■ TO DO ■
Below are the entries; return every line among them that holds the word "Ingestion".

(Source data)
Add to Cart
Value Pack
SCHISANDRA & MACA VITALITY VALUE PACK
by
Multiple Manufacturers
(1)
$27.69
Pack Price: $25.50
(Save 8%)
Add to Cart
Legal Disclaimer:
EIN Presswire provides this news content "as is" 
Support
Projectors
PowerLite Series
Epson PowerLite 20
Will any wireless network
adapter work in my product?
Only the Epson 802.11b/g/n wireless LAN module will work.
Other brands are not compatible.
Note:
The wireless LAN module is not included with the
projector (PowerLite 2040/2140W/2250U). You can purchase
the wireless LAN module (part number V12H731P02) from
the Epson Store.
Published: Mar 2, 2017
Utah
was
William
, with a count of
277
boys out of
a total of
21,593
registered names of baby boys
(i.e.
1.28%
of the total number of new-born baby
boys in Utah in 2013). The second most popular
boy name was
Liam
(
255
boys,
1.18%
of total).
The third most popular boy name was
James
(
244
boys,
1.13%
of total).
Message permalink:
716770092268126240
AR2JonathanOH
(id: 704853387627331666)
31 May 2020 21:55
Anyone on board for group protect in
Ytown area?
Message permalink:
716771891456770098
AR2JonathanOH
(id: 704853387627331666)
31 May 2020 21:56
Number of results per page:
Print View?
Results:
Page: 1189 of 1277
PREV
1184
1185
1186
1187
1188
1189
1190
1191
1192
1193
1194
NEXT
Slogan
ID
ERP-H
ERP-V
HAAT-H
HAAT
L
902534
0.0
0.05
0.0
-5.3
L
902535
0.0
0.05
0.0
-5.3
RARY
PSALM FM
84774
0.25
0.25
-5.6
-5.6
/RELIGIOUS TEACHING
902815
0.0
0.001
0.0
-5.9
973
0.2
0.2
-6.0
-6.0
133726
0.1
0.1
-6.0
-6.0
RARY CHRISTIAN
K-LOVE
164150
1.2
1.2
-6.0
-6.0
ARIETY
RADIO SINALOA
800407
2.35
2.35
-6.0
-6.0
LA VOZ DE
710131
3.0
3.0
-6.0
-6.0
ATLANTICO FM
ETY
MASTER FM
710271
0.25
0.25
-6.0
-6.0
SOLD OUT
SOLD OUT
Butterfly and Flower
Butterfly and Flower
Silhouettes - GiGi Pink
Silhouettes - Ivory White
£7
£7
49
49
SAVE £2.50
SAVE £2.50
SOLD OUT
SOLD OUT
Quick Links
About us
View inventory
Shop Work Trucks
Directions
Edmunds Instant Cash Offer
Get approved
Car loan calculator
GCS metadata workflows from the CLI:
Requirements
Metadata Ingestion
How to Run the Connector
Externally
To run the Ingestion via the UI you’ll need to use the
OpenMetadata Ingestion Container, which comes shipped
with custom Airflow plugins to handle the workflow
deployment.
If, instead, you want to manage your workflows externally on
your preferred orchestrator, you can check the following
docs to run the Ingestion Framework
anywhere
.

■ RESPONSE TO THE EXERCISE ■
Metadata Ingestion
To run the Ingestion via the UI you’ll need to use the
OpenMetadata Ingestion Container, which comes shipped
docs to run the Ingestion Framework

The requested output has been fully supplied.